Q. Please describe the risks regarding the renewal of federal licenses for the Company's hydroelectric projects.
A. Idaho Power Company is the only investor-owned electric utility in the United States with 55 percent of its generation derived from hydro generating facilities under normal water conditions. With such a large portion of the Company's generation resources based on hydro facilities, a negative economic impact resulting from renewing the federal licenses of these facilities could have a significant financial impact on the Company and the prices its consumers pay for electricity. As part of this process, the Company has filed and will continue to file applications with the FERC for new licenses for its hydro generating capacity.
Q. What are the associated financial risks to the Company from re-licensing its hydro generating capacity?
A. Once an application is filed, the time frame to actually receive an order from the FERC is unknown. This uncertainty combined with the potential loss of generation capability due to operational changes, and the magnitude of the financial impact of unknown Protection, Mitigation, and Enhancement (PM&E) costs are financial risks to the Company.
Q. Are there other hydro re-licensing-based financial risks considered by the investment community?
A. Yes. For any particular generating facility, the worst possible outcome would be the loss of the license to a competing party. Along with the uncertainty as to the eventual receipt of licenses and the costs involved in preparing for the license applications, costs of PM&E related to these projects are also difficult to quantify. The potential financial magnitude of these PM&E and their effect on the Company's low-cost hydrogeneration resources threaten the financial stability of a company the size of Idaho Power and the ultimate rates it must charge its customers. These amounts will vary between each facility, but in all cases they can be significant due to lost generation capacity, generation at a higher cost, and the decreased ability of the Company to time and control water releases.

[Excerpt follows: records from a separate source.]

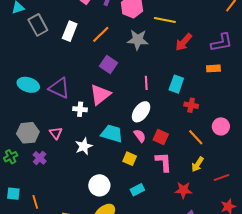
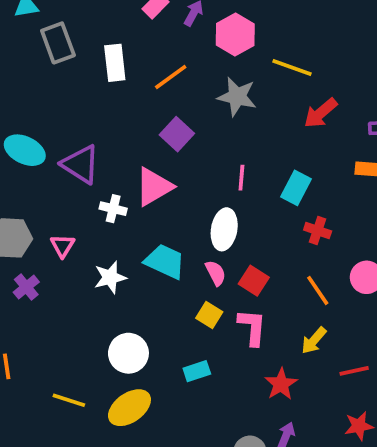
white rectangle: (70, 31) -> (115, 63), turned -36
white ellipse: (141, 112) -> (224, 229), turned -35
yellow square: (130, 159) -> (209, 315), moved
red star: (183, 190) -> (281, 384), turned 30

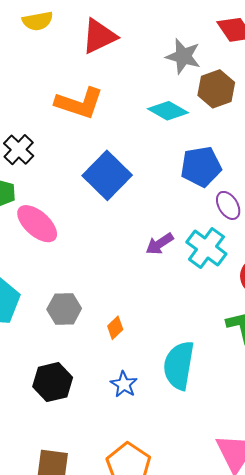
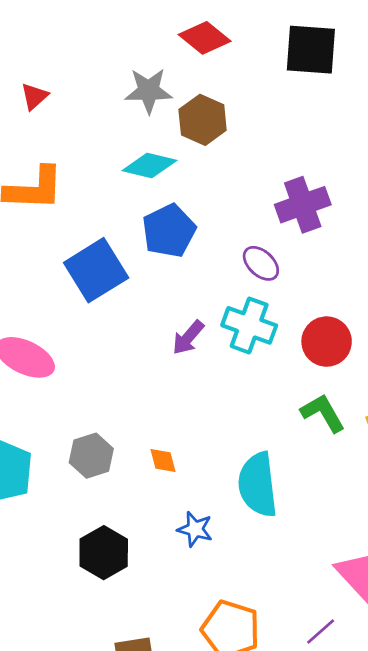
red triangle: (99, 36) -> (34, 96), size x0.6
blue pentagon: (201, 167) -> (169, 231), moved
blue square: (107, 175) -> (96, 270), turned 30
orange diamond: (115, 328) -> (163, 461), turned -45

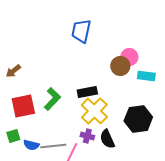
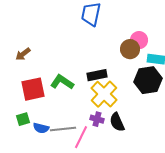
green L-shape: (52, 99) -> (62, 82), turned -100
black hexagon: (138, 119) -> (148, 80), moved

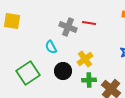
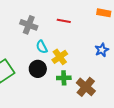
gray cross: (68, 27) -> (29, 25), moved
cyan semicircle: (51, 47) -> (42, 47), moved

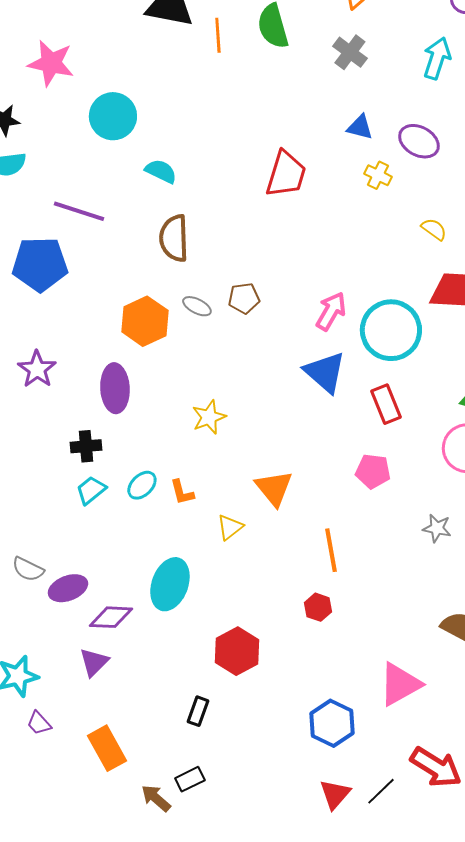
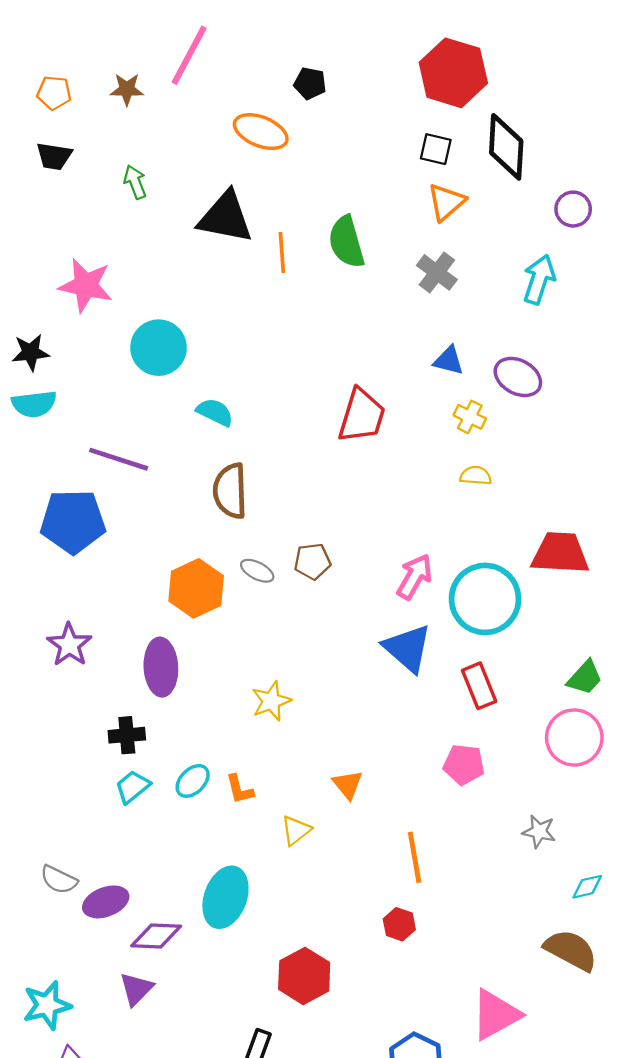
yellow semicircle: (434, 229) -> (476, 476), moved, turned -32
orange triangle: (274, 488) -> (348, 785), size x0.7

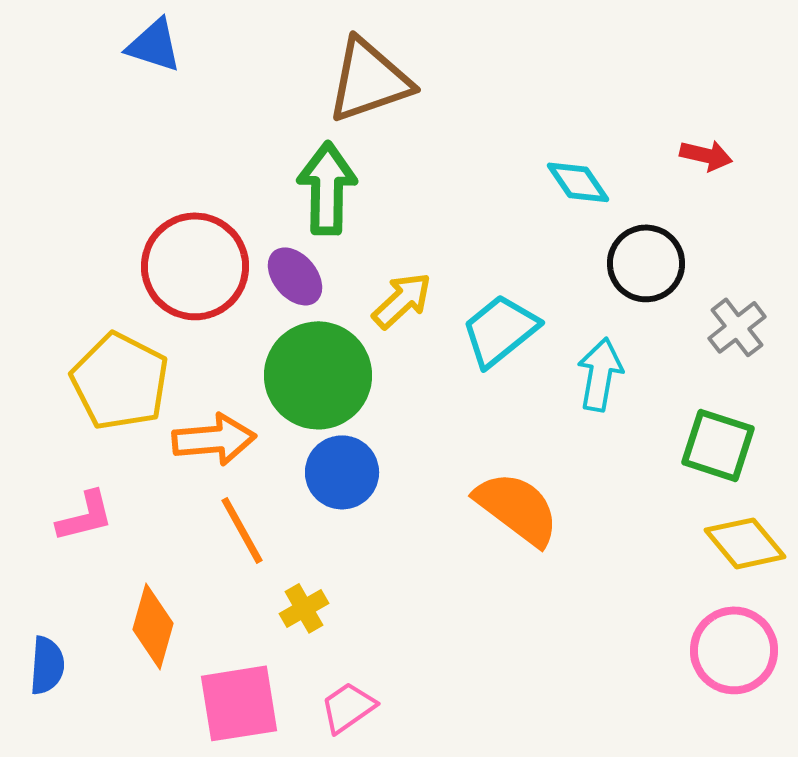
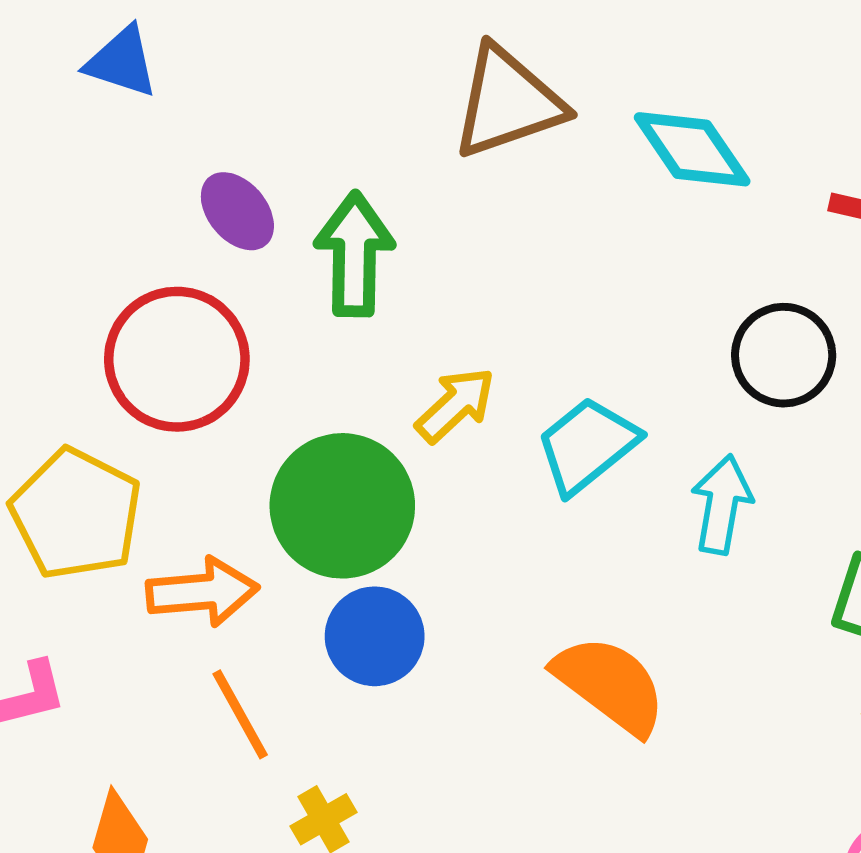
brown triangle: (369, 80) -> (508, 102), moved
cyan diamond: (578, 182) -> (692, 149), moved, size x1.4
purple ellipse: (295, 276) -> (237, 211), moved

If the Company cannot generate when it is most advantageous for the system, then some of the economic value of the generation has been lost, even if the amount of total generation does not change. In addition to the hydro re-licensing risk, the Company continually faces significant capital, operating and other costs relating to compliance with current environmental statutes, rules and regulations. These costs may be even higher in the future as a result of, among other factors, changes in legislation and enforcement policies and the potential additional requirements imposed in connection with the re-licensing of the Company's hydroelectric projects.
Q. Please address the risk associated with the Company's re-licensing effort before the FERC for the Hells Canyon generating facilities.
A. The Hells Canyon generating facilities comprised of Hells Canyon, Oxbow, and Brownlee dams make up 67 percent of the Company's hydro generation capacity and 40 percent of its total generation capacity. The Hells Canyon license application was filed in July, 2003, and accepted by the FERC for filing in December, 2003. The FERC process moves at a slow and deliberate pace due to the large number of interested parties involved in evaluating the application, thus the timing of the issuance of a new Hells Canyon facilities license remains uncertain. Historically, FERC has given the Company an annual license renewal (under the existing old license) until the formal new license is issued. It is difficult to predict the ultimate financial impact of the re-license until the new FERC license is issued and all of the re-license conditions are known.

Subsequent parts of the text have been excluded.